Though, I have to say, not for long. Each episode was only 11 minutes long, and with a quick intro at the beginning (and, before that, an anti-gambling commercial, the one with the guy doing all the magical card tricks? Doesn't showing someone doing incredible tricks like that ENCOURAGE people to pick up a deck?) you only got to see a few hands per show.
And, sad to say, the quality of these hands was awful. For the life of me, I don't understand why they had a show like this, featuring 2 pros and perhaps the most respected author on the subject, commenting on play that was like Party on a Saturday night. If it was informative to hear Matusow explain why the guy on the button should have raised with his A-9 suited instead of calling, it wasn't so informative the next 5 times it happened. I remember one hand where a guy holding top pair after the flop checked his hand when there were straight and flush possibilites out there, and Brunson said, "That was a horrible play", and Matusow shakes his head sadly and says, "Yeah, that was horrible", and I thought to myself, "Then why the hell did you SHOW it? And, more to the point, the hell am I doing WATCHING it?"
Well, there were a few good things to it (I admit I've only watched like 3 or the 8 or so shows). There was a brief but informative discussion between Sklansky and Matusow about playing AK. It was funny to see Sklansky, who had written seminal works about poker, struggle to come up with a definition of "semi-bluff". And one of the players was rather nice to watch. I believe her name is Brande Roderick, she was one of the celebrity players featured during the first WPT Celebrity Invitation event (the tournament Layne Flack won, to my mind the worst WPT show of the first 2 years). I don't know how Brande qualifies as a celebrity, since I've no idea what she does, but was she does do very nicely is wear a light blue dress and sit there looking very blonde and tan. She lost a hand where she checked down an 8-high and lost to a guy holding a 9-high, and Brunson and Matusow couldn't believe neither made any sort of play at the pot. Not much of a tutorial, alas.

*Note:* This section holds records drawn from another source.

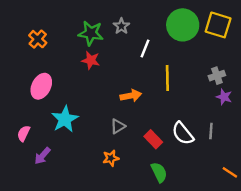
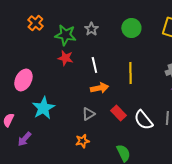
green circle: (183, 25) -> (131, 28), moved, size x0.7
orange cross: (38, 39) -> (35, 23), moved
white line: (145, 49) -> (94, 65), moved, turned -35
red rectangle: (153, 139) -> (118, 113), moved

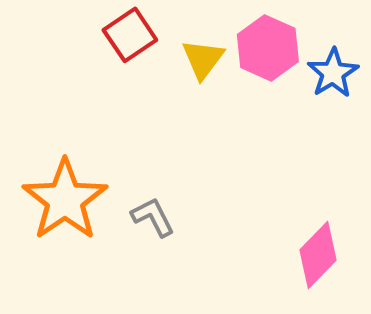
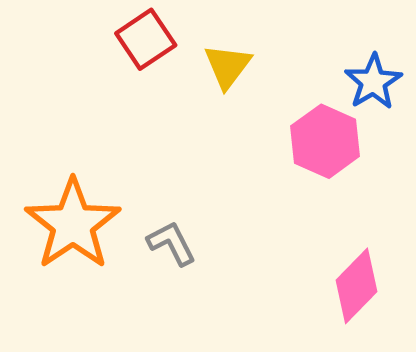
pink hexagon: (268, 48) -> (325, 141), moved

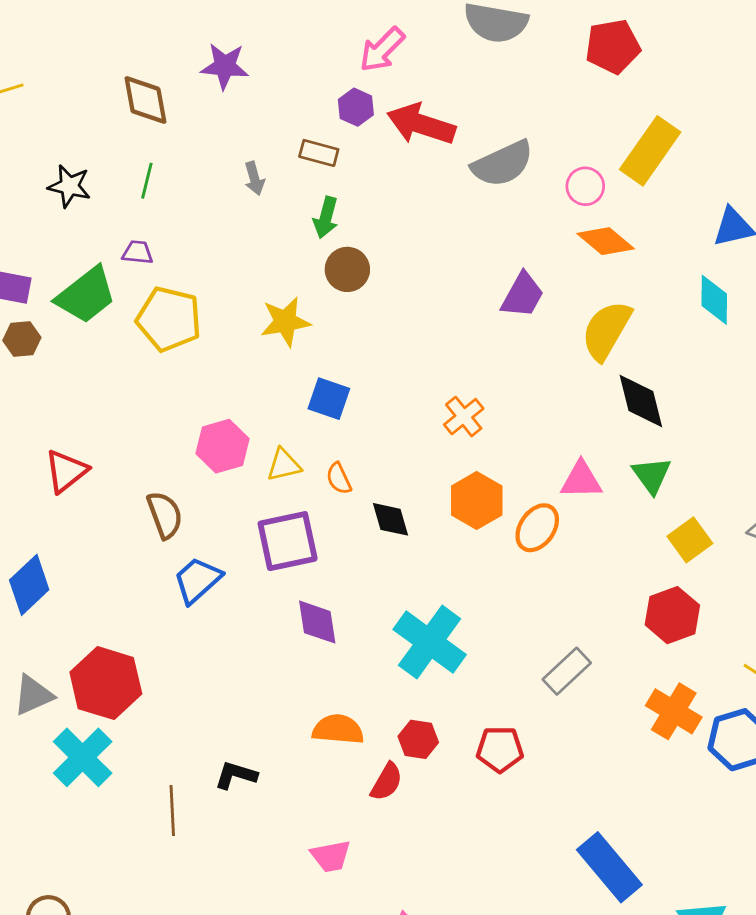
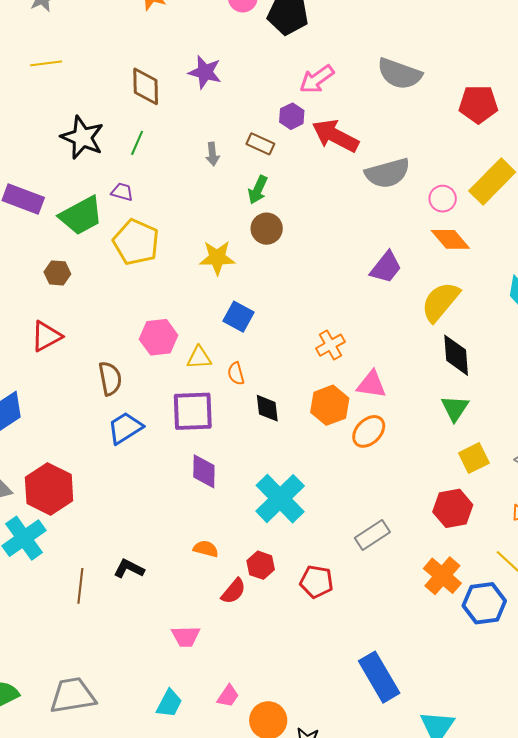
black star: (69, 186) -> (82, 138), size x1.4
brown hexagon: (22, 339) -> (57, 273), moved
pink triangle: (581, 480) -> (371, 384), moved
orange semicircle: (338, 729) -> (206, 549), size x0.7

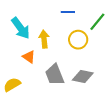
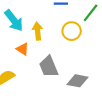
gray diamond: (83, 76) -> (78, 81), moved

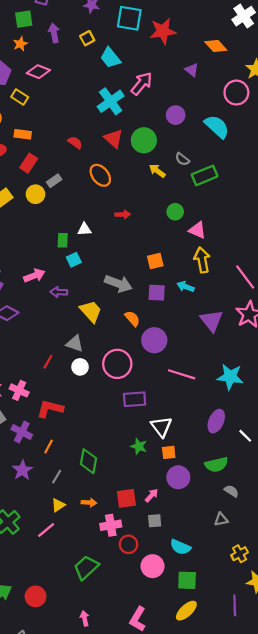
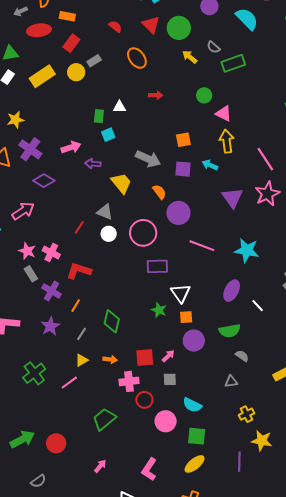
pink arrow: (85, 618) -> (100, 466), turned 48

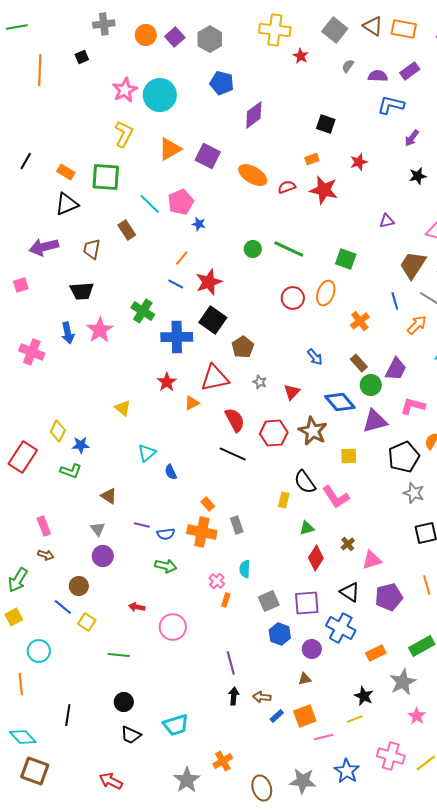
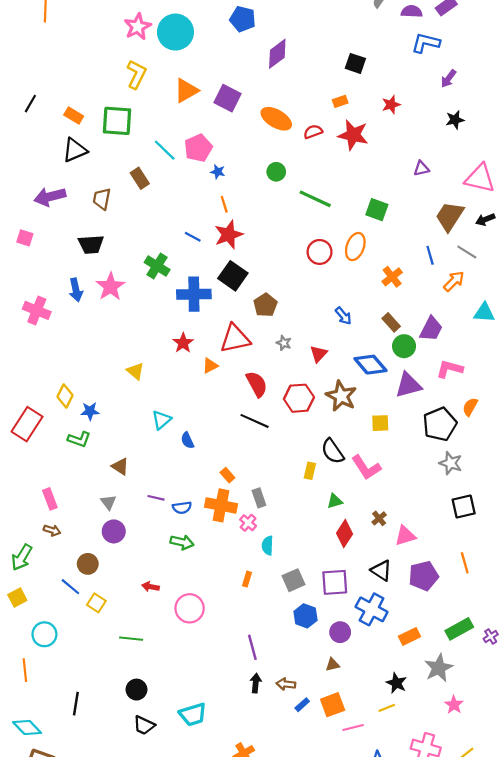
green circle: (253, 249) -> (276, 172), moved
orange line: (182, 258) -> (224, 204), moved, turned -56
pink square: (21, 285) -> (25, 238), turned 35
pink cross: (217, 581) -> (248, 523), moved

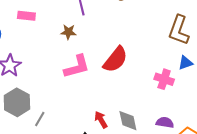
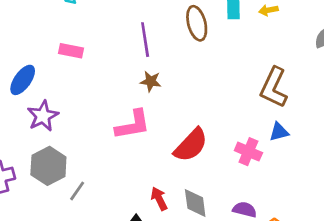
brown star: (68, 32) -> (151, 81), moved
red semicircle: (115, 60) -> (191, 145), moved

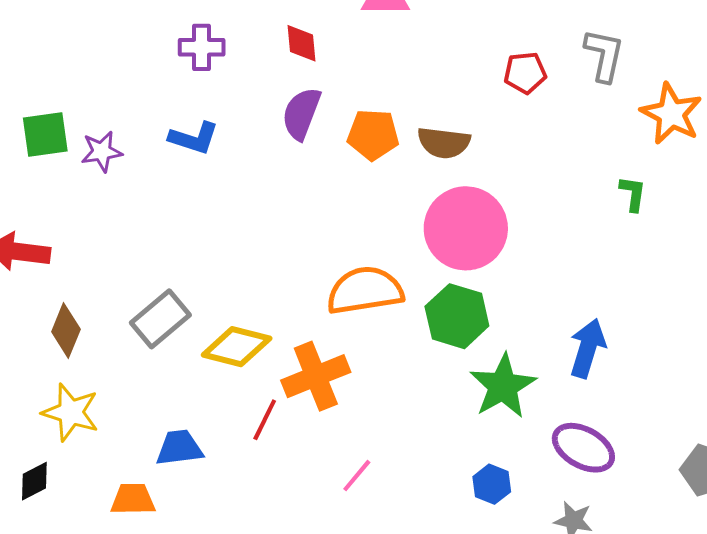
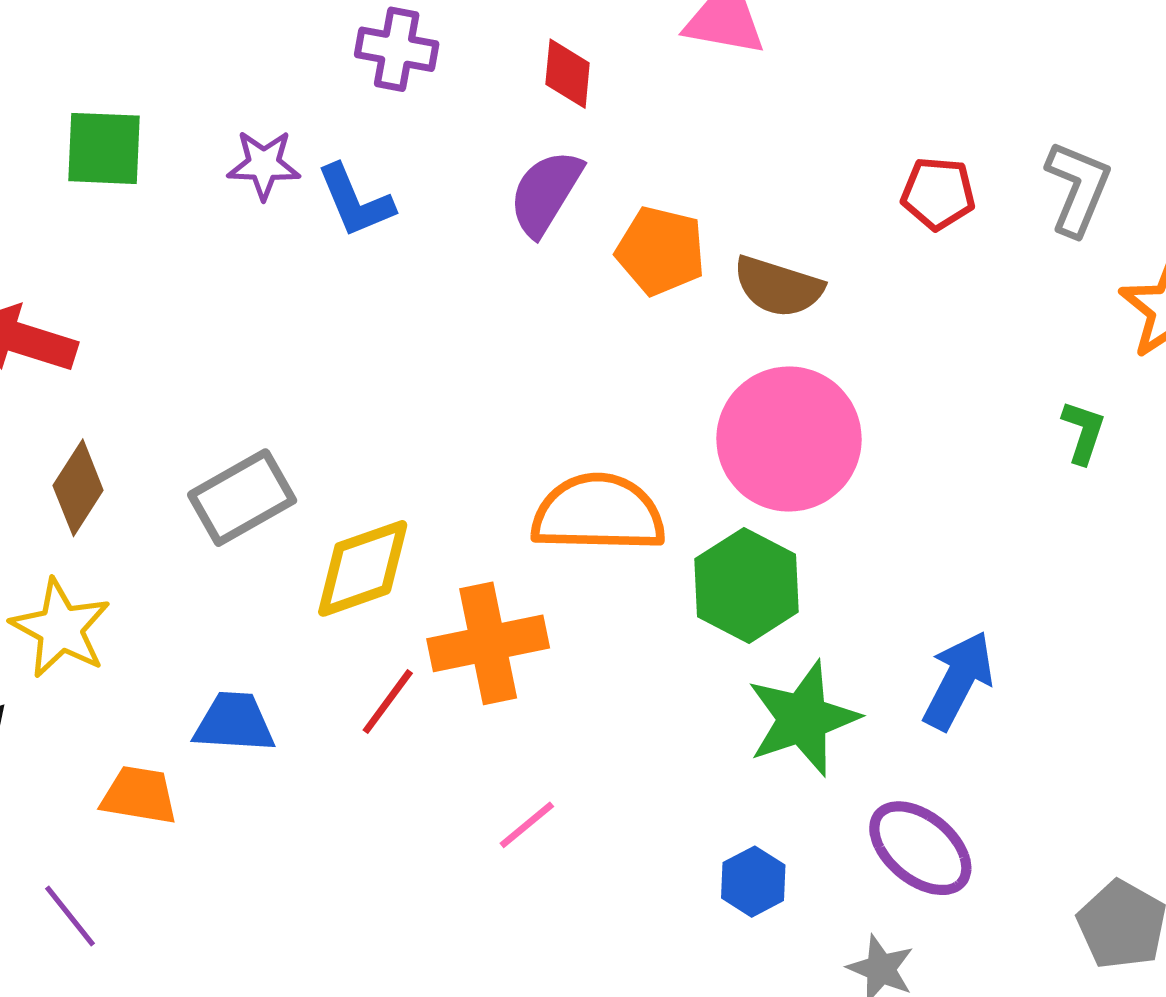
blue L-shape: (194, 138) -> (355, 201), turned 39
purple star: (102, 152) -> (264, 165), moved
yellow diamond: (237, 347) -> (363, 568), turned -44

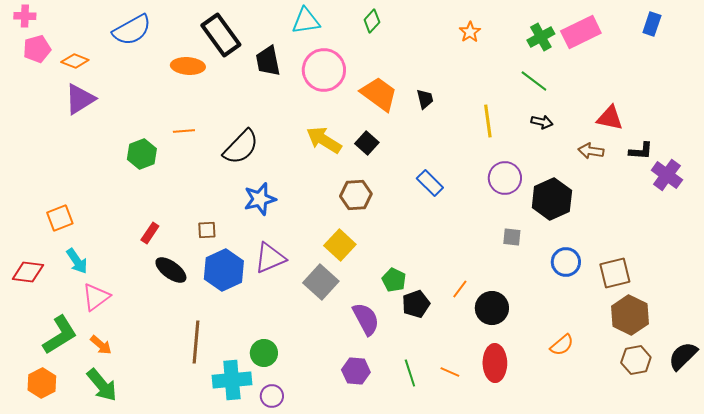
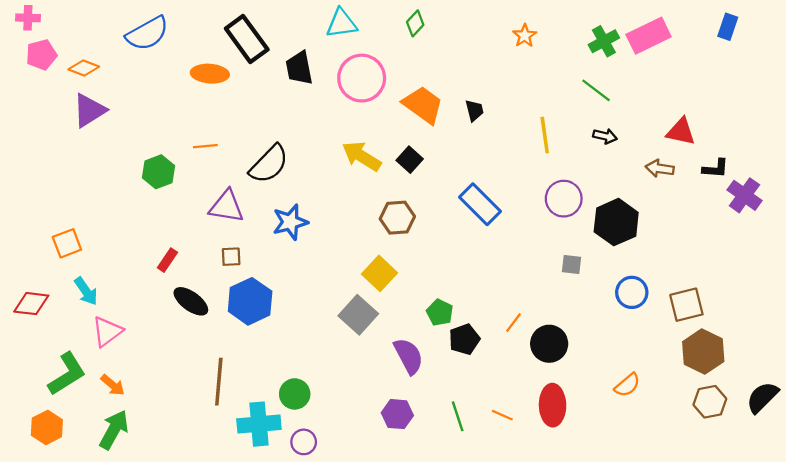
blue rectangle: (430, 183) -> (480, 204), size x1.4
purple triangle: (270, 258) -> (227, 206), moved, turned 32
green arrow: (102, 385) -> (114, 430), turned -111

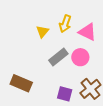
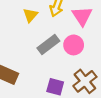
pink triangle: (87, 32) -> (82, 16), turned 30

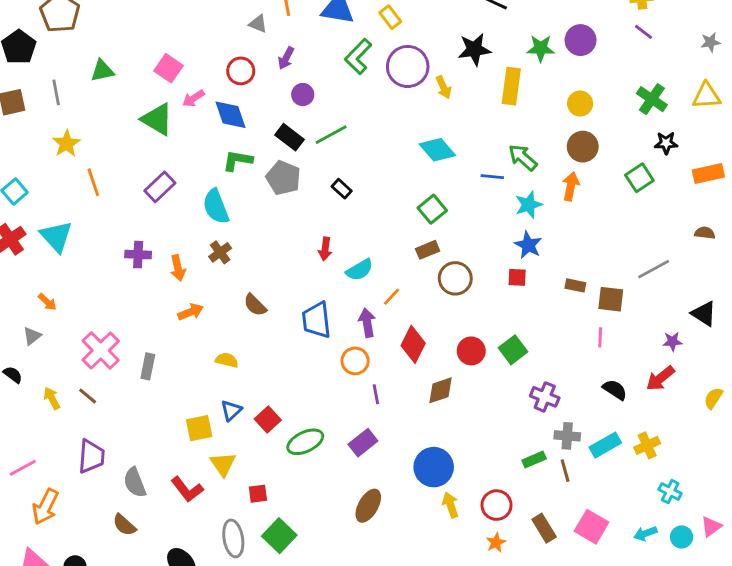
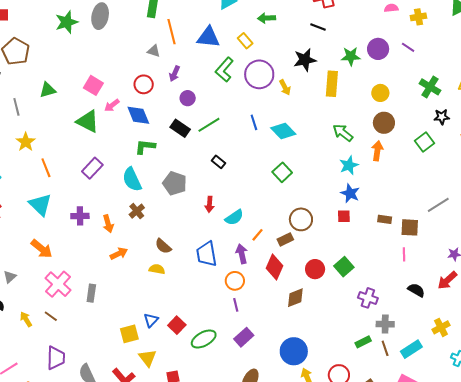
purple line: (643, 32) -> (408, 47), moved
blue line: (492, 177) -> (254, 122), moved, turned 70
gray pentagon: (283, 178) -> (175, 183), moved
cyan triangle: (56, 236) -> (40, 205), moved
brown rectangle: (428, 250) -> (285, 239), moved
orange arrow: (47, 302) -> (42, 249), moved, size x1.6
yellow semicircle: (227, 360) -> (157, 269), moved
purple line: (376, 394) -> (236, 305), moved
cyan rectangle: (605, 445) -> (411, 349), moved

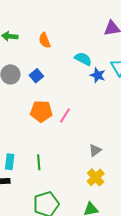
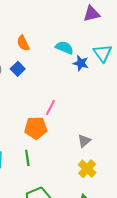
orange semicircle: (45, 40) -> (23, 43), moved
orange pentagon: (41, 111) -> (36, 128), moved

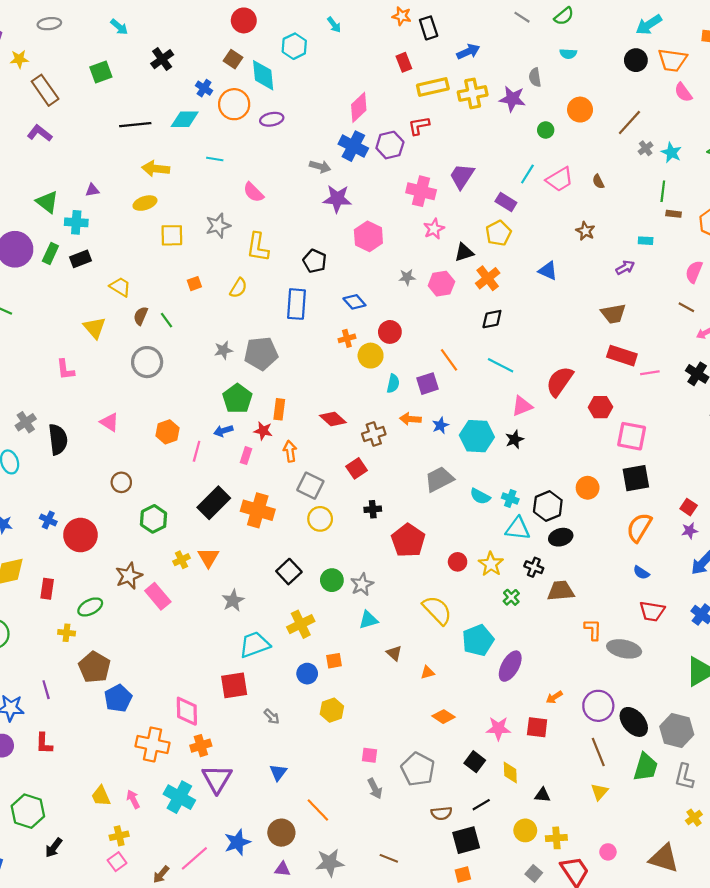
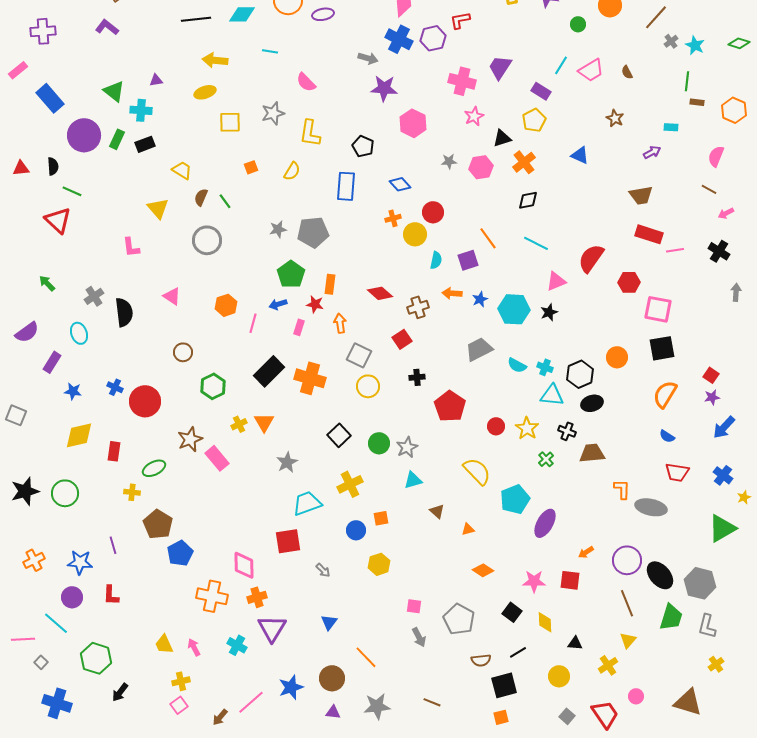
cyan cross: (179, 797) -> (237, 645), size x0.7
yellow cross: (556, 838) -> (608, 665), moved, turned -30

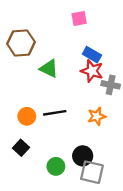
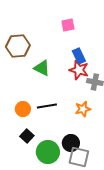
blue rectangle: (92, 55) -> (79, 56), turned 35
black square: (21, 148) -> (27, 136), moved
green circle: (56, 166) -> (48, 152), size x1.5

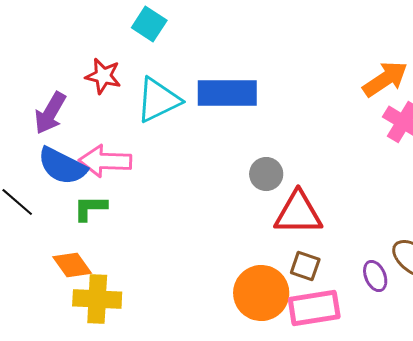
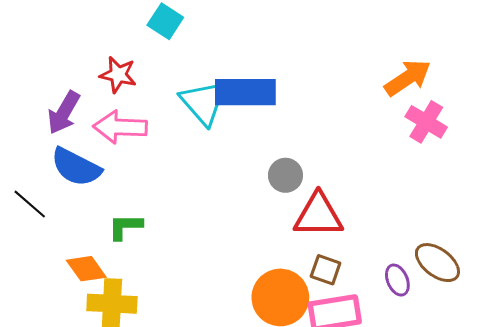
cyan triangle: (158, 100) -> (203, 102), moved, turned -45
pink arrow: (105, 161) -> (120, 127), moved
green L-shape: (90, 208) -> (125, 227), moved

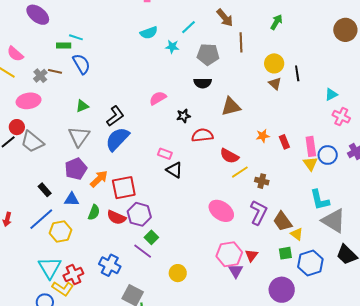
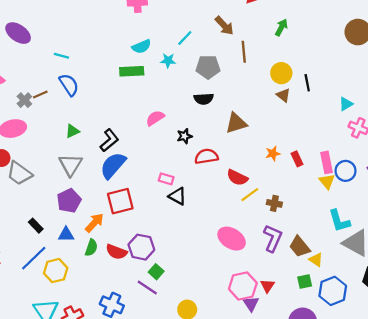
green rectangle: (64, 45) -> (132, 71), moved, size x1.5
brown line: (55, 71) -> (40, 94), turned -32
orange arrow: (99, 179) -> (94, 223), moved
red square: (124, 188) -> (120, 201), moved

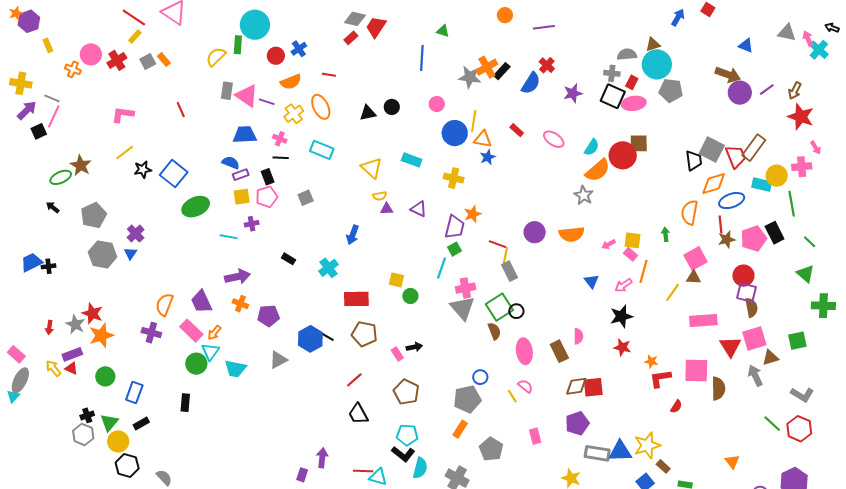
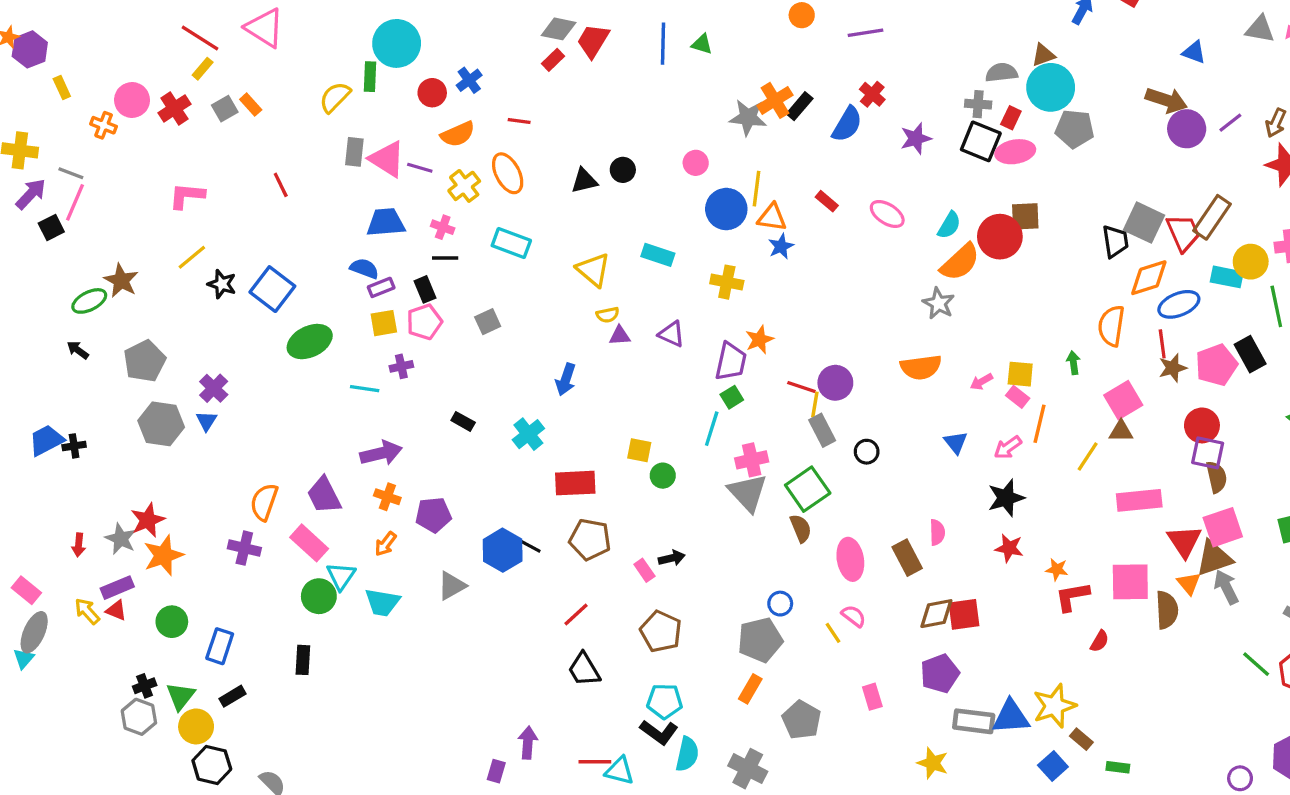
blue line: (422, 58) -> (663, 44), moved
black star: (143, 170) -> (222, 284), turned 30
purple circle: (535, 232) -> (835, 383), moved
black circle: (516, 311) -> (867, 452), moved
red star: (92, 313) -> (148, 520), turned 30
orange arrow: (214, 333) -> (385, 544), moved
brown triangle: (770, 358) -> (1214, 558), moved, size x1.4
orange triangle: (732, 462) -> (1189, 583), moved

Matusow was perfectly behaved and rather good with his commentary, as he was when he was the guest host on the "Ultimate Poker Challenge". I guess it's only when he sits down with chips himself that he turns into an animal. Brunson was I think a bit dismayed at the play yet couldn't rouse himself into outrage. Sklansky made his oracular pronouncements yet didn't get ticked when Matusow would, at times, gently disagree with him. All in all, not a complete waste of time, but pretty darn close. I'll probably catch the last few shows tonight, as I feel lousy and fear I'm getting the flu or a major cold. I shall keep you posted. About the shows, not my medical condition. Like you care.